• [What is expected] The task calls for the line containing "Përshtypje (91, 1634)" and all later lines, through the end of the entries below, to be set down exactly and without pictures.

[Dataset entries]
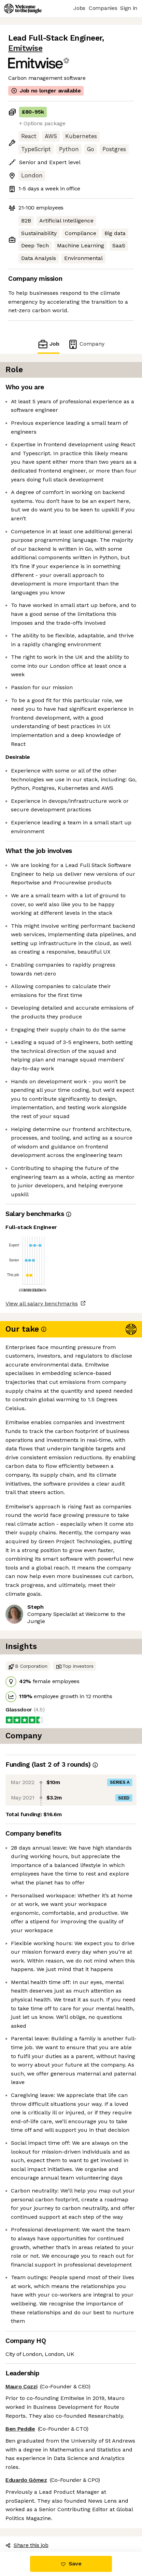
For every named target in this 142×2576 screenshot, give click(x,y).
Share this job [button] (26, 2545)
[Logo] (23, 8)
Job (48, 344)
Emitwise (25, 48)
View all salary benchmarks (41, 1303)
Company (86, 344)
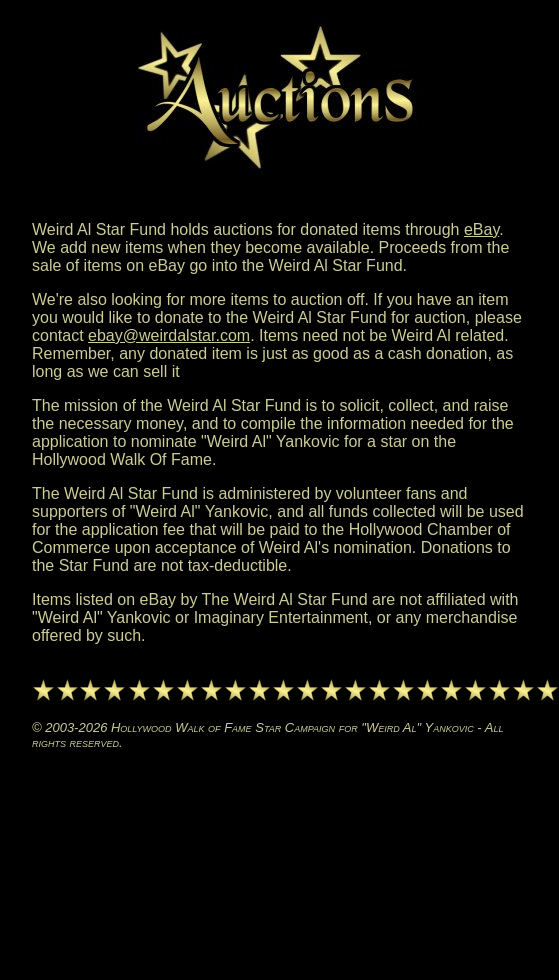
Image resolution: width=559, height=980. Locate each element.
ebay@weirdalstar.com (169, 335)
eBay (481, 229)
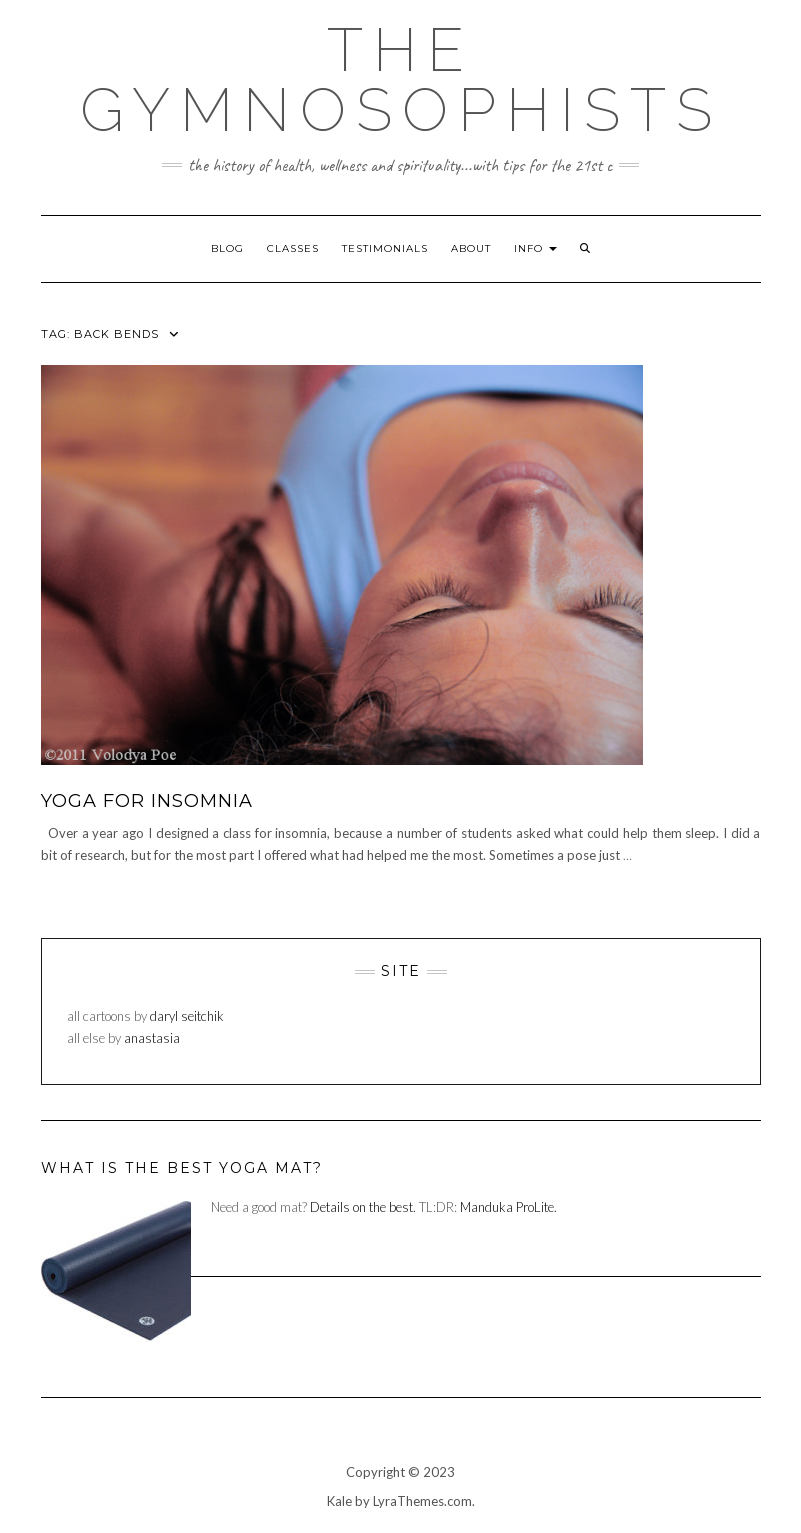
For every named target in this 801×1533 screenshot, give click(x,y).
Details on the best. (363, 1207)
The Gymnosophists (401, 80)
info (535, 248)
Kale (339, 1501)
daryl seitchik (187, 1016)
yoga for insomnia (147, 801)
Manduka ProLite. (508, 1207)
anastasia (152, 1038)
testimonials (385, 248)
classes (293, 248)
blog (227, 248)
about (471, 248)
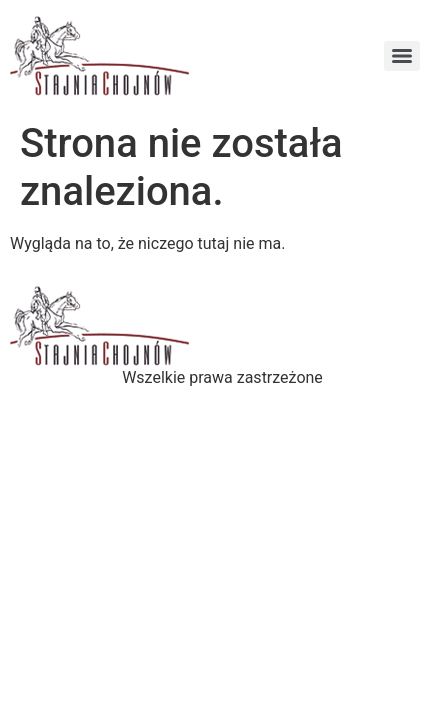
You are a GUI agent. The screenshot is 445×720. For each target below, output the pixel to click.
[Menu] (402, 56)
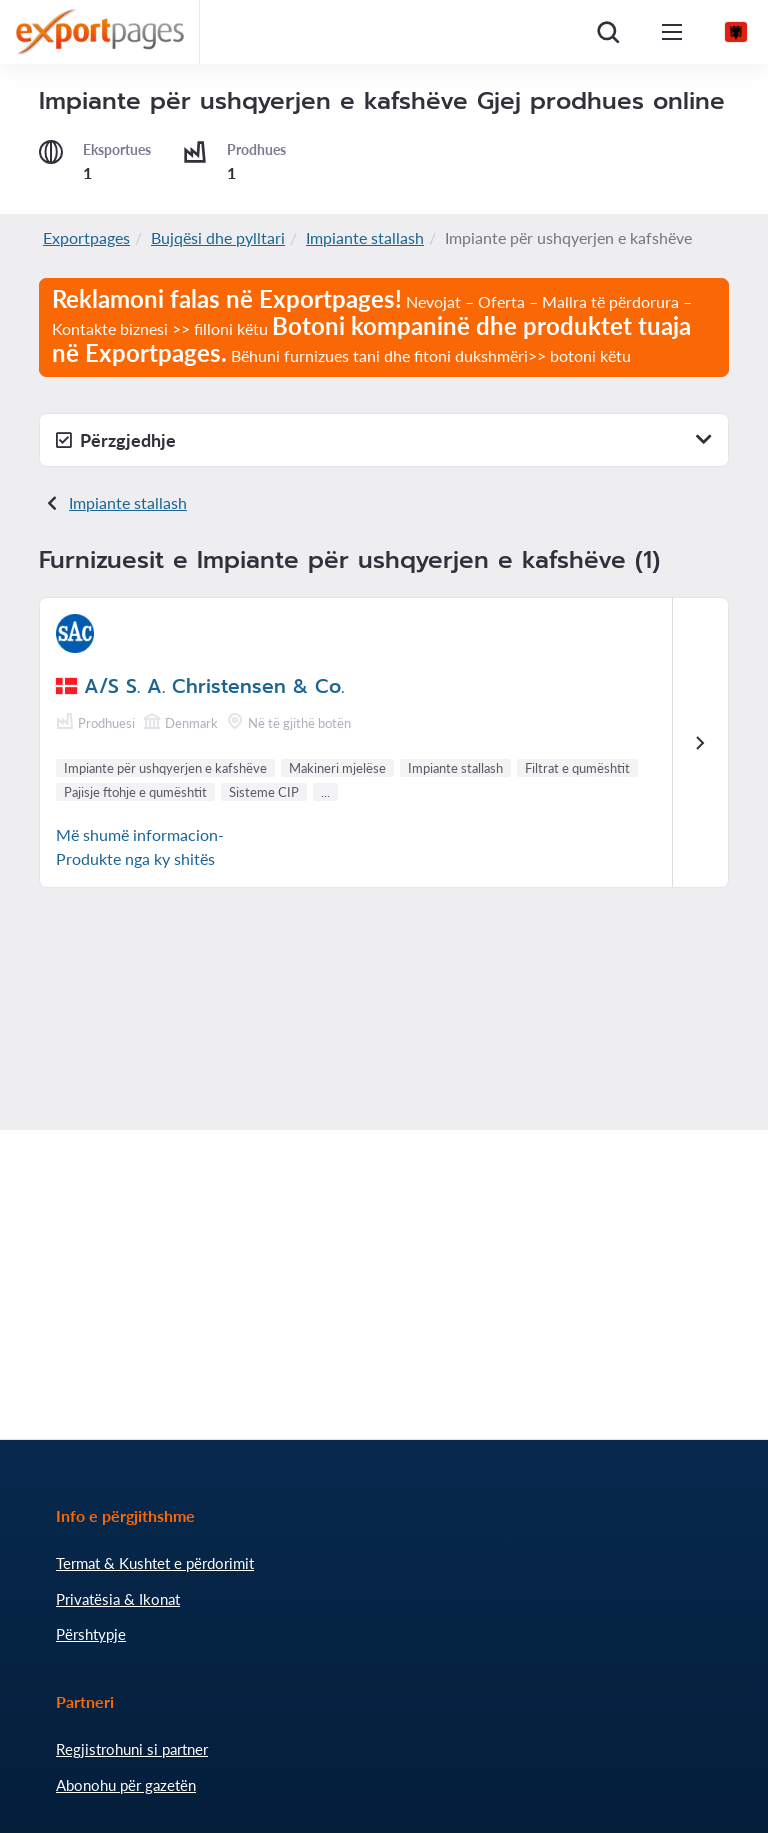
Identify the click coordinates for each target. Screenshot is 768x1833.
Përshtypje (91, 1634)
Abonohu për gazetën (126, 1785)
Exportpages (86, 237)
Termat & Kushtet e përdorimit (155, 1563)
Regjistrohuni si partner (132, 1749)
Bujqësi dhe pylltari (218, 237)
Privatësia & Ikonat (118, 1599)
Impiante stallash (365, 237)
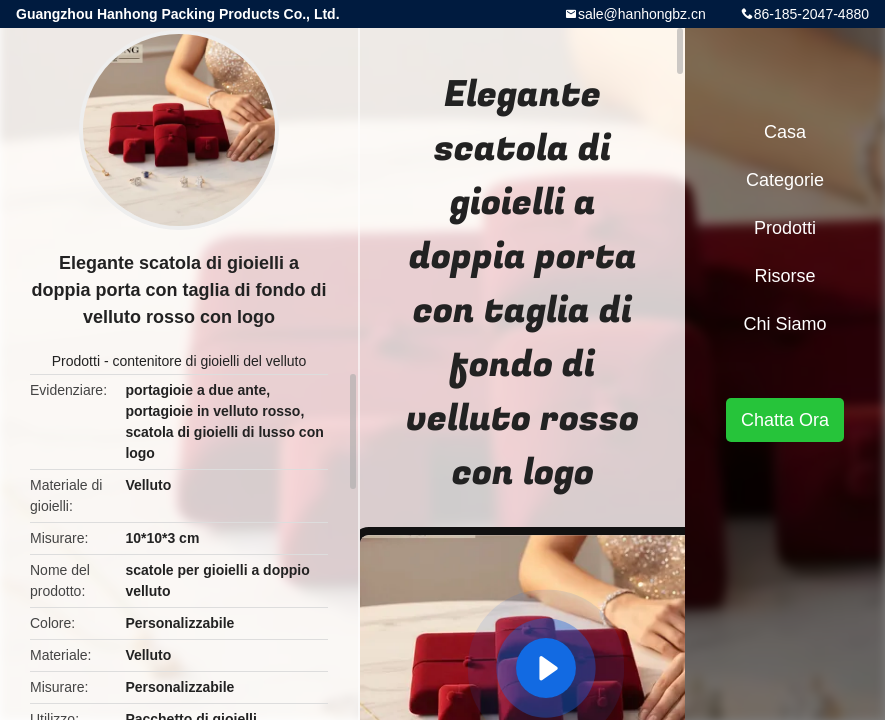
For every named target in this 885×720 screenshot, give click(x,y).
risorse (784, 276)
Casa (785, 132)
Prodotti (76, 361)
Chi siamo (784, 324)
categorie (785, 180)
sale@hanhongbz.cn (642, 14)
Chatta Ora (785, 420)
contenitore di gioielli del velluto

• [Response to this task]
Përshtypje (91, 1634)
Abonohu për gazetën (126, 1785)
Exportpages (86, 237)
Termat & Kushtet e përdorimit (155, 1563)
Regjistrohuni si partner (132, 1749)
Bujqësi dhe pylltari (218, 237)
Privatësia & Ikonat (118, 1599)
Impiante stallash (365, 237)
For every named target in this 885×720 screenshot, give click(x,y).
risorse (784, 276)
Casa (785, 132)
Prodotti (76, 361)
Chi siamo (784, 324)
categorie (785, 180)
sale@hanhongbz.cn (642, 14)
Chatta Ora (785, 420)
contenitore di gioielli del velluto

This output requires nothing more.